This past week marked the second anniversary of the death of dictator Colonel Muammar Qaddafi, captured after an eight-month revolt against his four-decade rule in Libya. Since the country’s liberation, its transitional government has struggled with security issues and has exhibited a woeful need for the assistance of external actors that can strike a balance between smothering the nascent state and idly standing back.
The military intervention in Libya was unique in many respects. The United States, with the crucial and historically unforeseen support of the Arab League, orchestrated Operation Unified Protector, a NATO operation carried out by mostly British and French forces that deployed air strikes and imposed a no-fly zone to prevent Qaddafi forces from attacking civilian areas held by rebels. Most notably, international actors did not deploy post-conflict peacekeeping forces after the operation and have continued to maintain this low-profile approach.
Foreign actors had good reason to limit their role in the early post-conflict stages. Under the aegis of NATO and the United States, international actors have refrained from excessive involvement so as to not undermine the fragile legitimacy of the Libyan authorities—cognizant of the mixed record of United States security assistance—as bloated foreign assistance absent of investments in institutions and people that support local entrepreneurship often leads to poor governance and disincentives for exports.
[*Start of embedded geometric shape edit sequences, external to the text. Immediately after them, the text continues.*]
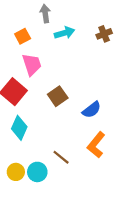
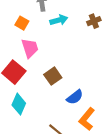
orange square: (23, 36) -> (22, 23), turned -32
blue semicircle: (92, 110) -> (75, 97), moved

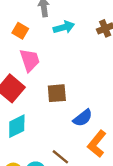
brown square: (53, 76) -> (57, 93), turned 30
cyan diamond: (19, 104) -> (17, 126), turned 40

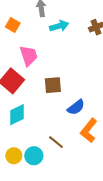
orange square: (20, 31) -> (13, 25), moved

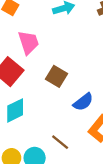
brown square: (53, 85) -> (56, 76), turned 36

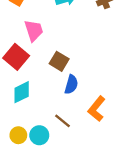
blue semicircle: (83, 102) -> (71, 84), moved, turned -36

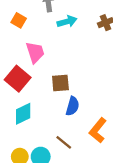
brown square: (59, 61) -> (60, 83), turned -36

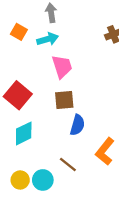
cyan arrow: (67, 22) -> (48, 39), moved
pink trapezoid: (35, 52) -> (62, 67), moved

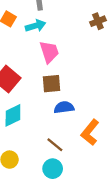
blue semicircle: (77, 125) -> (64, 107), turned -114
cyan circle: (43, 180) -> (53, 169), moved

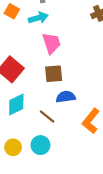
brown line: (55, 145) -> (47, 117), moved
cyan circle: (53, 169) -> (40, 145), moved

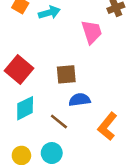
pink trapezoid: (51, 43) -> (92, 32), moved

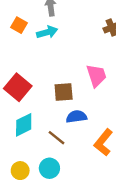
pink trapezoid: (92, 32) -> (96, 76), moved

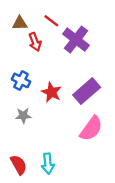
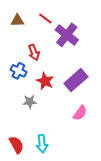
red arrow: (35, 42) -> (34, 52), moved
gray star: (23, 116) -> (30, 102), moved
pink semicircle: (91, 128) -> (80, 113), size x0.7

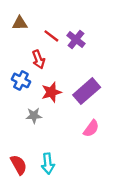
red line: (45, 18) -> (51, 36), moved
purple cross: (67, 35) -> (76, 40), size x0.7
red star: (45, 81) -> (51, 92), turned 30

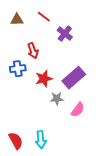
red line: (51, 36) -> (44, 17), moved
blue cross: (21, 80) -> (18, 69), turned -35
gray star: (34, 116) -> (57, 99), moved

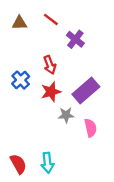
red arrow: (33, 51) -> (50, 65), moved
blue cross: (18, 69) -> (21, 80), turned -35
pink semicircle: (78, 110) -> (91, 128), turned -49

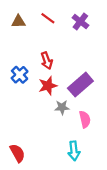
purple cross: (75, 39) -> (80, 22), moved
cyan arrow: (47, 163) -> (74, 151), moved

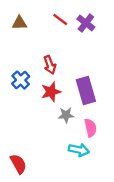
red line: (48, 18) -> (60, 20), moved
purple rectangle: (80, 85) -> (86, 91), turned -65
cyan arrow: (74, 151) -> (79, 150), moved, turned -72

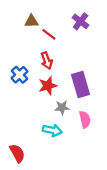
red line: (60, 20) -> (49, 34), moved
brown triangle: (20, 23) -> (31, 21), moved
cyan arrow: (79, 150) -> (52, 130), moved

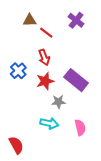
purple rectangle: (81, 85) -> (76, 80), turned -35
pink semicircle: (85, 119) -> (80, 128), moved

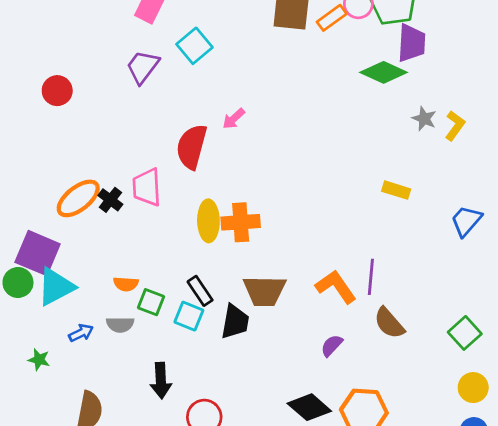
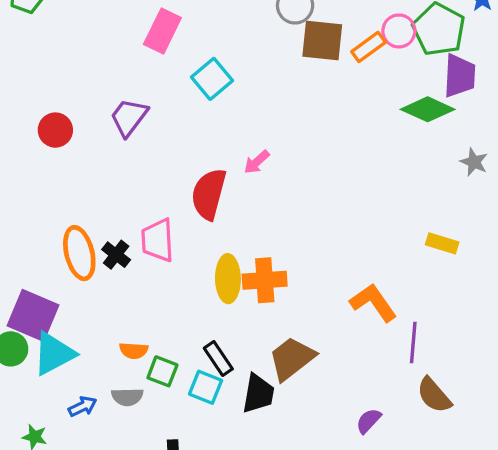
purple trapezoid: (143, 67) -> (129, 117), moved
orange ellipse: (78, 198) -> (79, 253), turned -66
orange L-shape: (336, 287) -> (373, 303), moved
brown trapezoid: (264, 291) -> (292, 359), turned 141

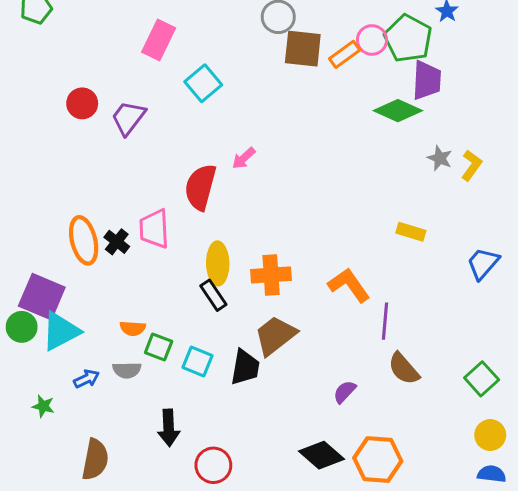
red circle: (55, 130) -> (82, 103), moved
orange cross: (265, 280) -> (271, 275), moved
black rectangle: (218, 359) -> (213, 295), moved

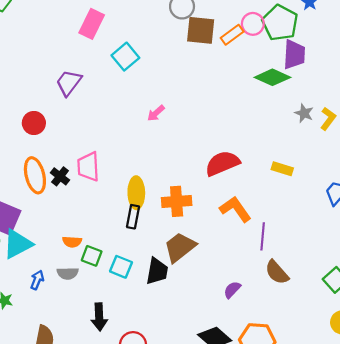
red circle: (82, 103) -> (34, 123), moved
red semicircle: (200, 187) -> (222, 163), moved, turned 52
black rectangle: (213, 295) -> (133, 217), turned 45
blue arrow: (87, 379) -> (37, 280), turned -42

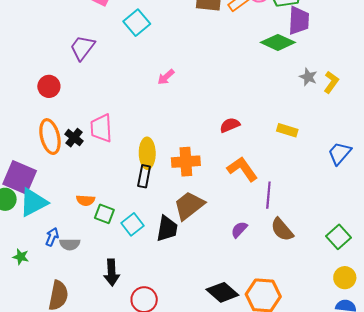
red semicircle: (222, 163) -> (230, 125), size x0.6
cyan square: (121, 267) -> (133, 224), turned 30
gray semicircle: (68, 273) -> (70, 244), moved
purple semicircle: (232, 290) -> (239, 230), moved

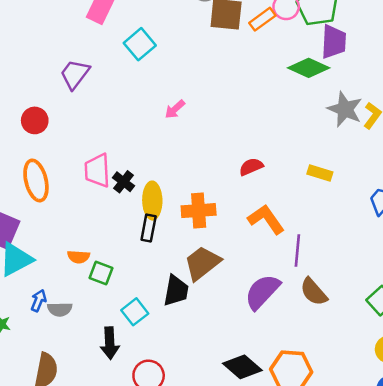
gray star: (308, 77) -> (345, 109), size x1.6
black cross: (74, 138) -> (124, 182), moved
cyan square: (133, 224) -> (135, 312), moved
purple semicircle: (239, 230) -> (262, 292), size x1.8

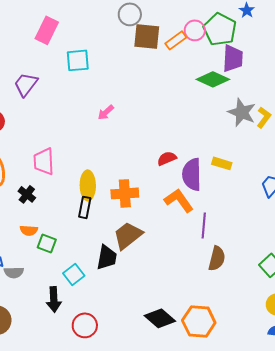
cyan square: (140, 44) -> (78, 60), turned 35
black cross: (124, 182) -> (27, 194), moved
purple semicircle: (262, 292) -> (192, 174), moved, turned -44
brown semicircle: (314, 292) -> (217, 258), turned -125

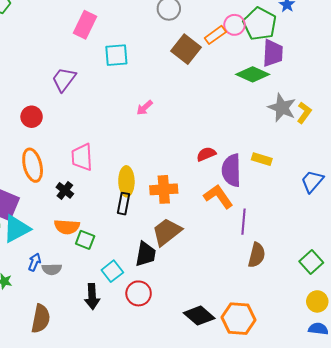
brown square: (147, 36) -> (186, 49), moved, turned 32
orange semicircle: (29, 230) -> (67, 227), size x1.4
red circle: (85, 325) -> (139, 293), moved

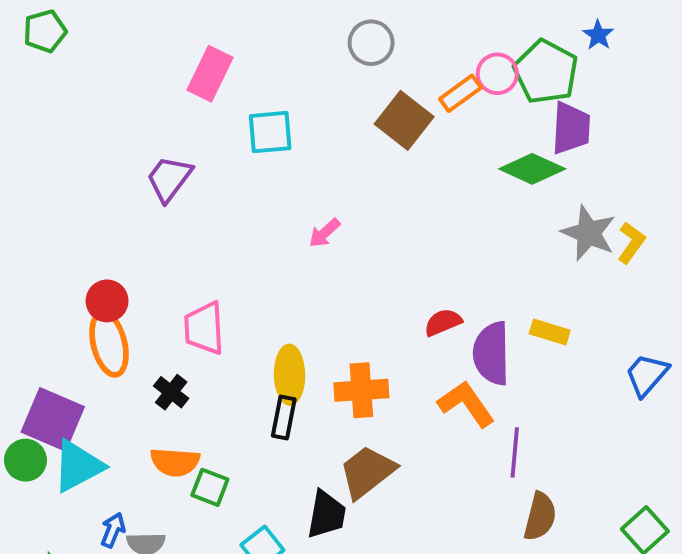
red circle: (32, 117) -> (107, 301), moved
In contrast with the post-conflict situations in Afghanistan and Iraq, the immediate post-war situation in Libya was much calmer. The country’s uprising was a byproduct of the neighboring positive political trends in Tunisia and Egypt. Regional, tribal and other cleavages that were instigated by the 40 year authoritarian regime were temporarily put aside as diverse groups fought against Qaddafi. Key infrastructures were mostly left intact through attentive NATO military planning. And most importantly, the country was also relatively wealthy on account of its energy resources ($14,100 GDP per capita in 2010) and, therefore, less desperate for financial assistance. Richard Weitz, senior fellow and director of the Center for Political-Military Analysis at the Hudson Institute surveys the situation likewise: “There is a bit of a concern in Washington as well as in Libya itself that the government is seen being … too closely attached to the western powers that intervened militarily to overthrow Qaddafi and so it is better if in public, the government … attacks the US for violence and sovereignty, even if in private they are collaborating with the United States.” It is clear that for Libya to be stable and prosperous in the future, concerted and nuanced international engagement is needed.
Libya is devolving into anarchy and observers forecast an oncoming civil war. Rival factions continue to act autonomously, showing they are the ultimate arbiters in a struggle between rival tribes and radical Islamist leaders. In the past year alone, more than 80 people, many of them high-ranking military and police figures, have been killed in eastern Libya. Just last week, Prime Minister Ali Zeidan was kidnapped from the Corinthia Hotel. Upon his release, the premier thanked a rival armed group for his rescue in what can be a harbinger of future threats. The tragic attacks on the U.S. Consulate in Benghazi on September, 11th, 2012, which resulted in the death of 4 Americans including Ambassador Chris Stevens, punctuated the abysmal failure to disarm and reign in the revolutionary brigades into a single national force. It now appears that southern Libya has become a new base for al-Qaeda. Can any type of government be built in such a climate? The sine qua non of post-conflict nation building endures: without a security guarantee on the ground, political and economic goals are unachievable.
When President Obama addressed the nation on Libya in 2011, he said, much to the consternation of some observers: “There will be times, though, when our safety is not directly threatened, but our interests and our values are…In such cases, we should not be afraid to act–but the burden of action should not be America’s alone. As we have in Libya, our task is instead to mobilize the international community for collective action.” Garnering the attention of the international community has been diluted and complicated by the fact that Libya is not pivotal to the geostrategic interests of the United States vis-à-vis Egypt or Afghanistan. On the other hand, Europe’s oil flows are suddenly at risk.
The sine qua non of post-conflict nation building endures: without a security guarantee on the ground, political and economic goals are unachievable.
But this goal is not impossible and now requires imperative action. The Libyan state needs to monopolize the legitimate use of force in order to solidify its sovereignty. Ergo, NATO has recently agreed to a Libyan request to advise it on the strengthening of its security forces, an ancillary engagement that should vitally assist in the disarmament, demobilization, and reintegration of former combatants via a holistic approach that includes financial, social, and security incentives. Only then can deliberations on the role of shari’a law and the appropriate balance between centralized power in Tripoli and local authorities occur within a constitutional drafting framework. If Libya’s current challenges are handled adroitly, the state could become a valuable partner against al-Qaeda in an increasingly unstable region and a vindication of a less costly approach to nation building where the United States acts at a low cost to defend human rights by putting allies in the lead. So far these outcomes are only a chimera as states, intergovernmental organizations, and NGOs alike have left Libya behind.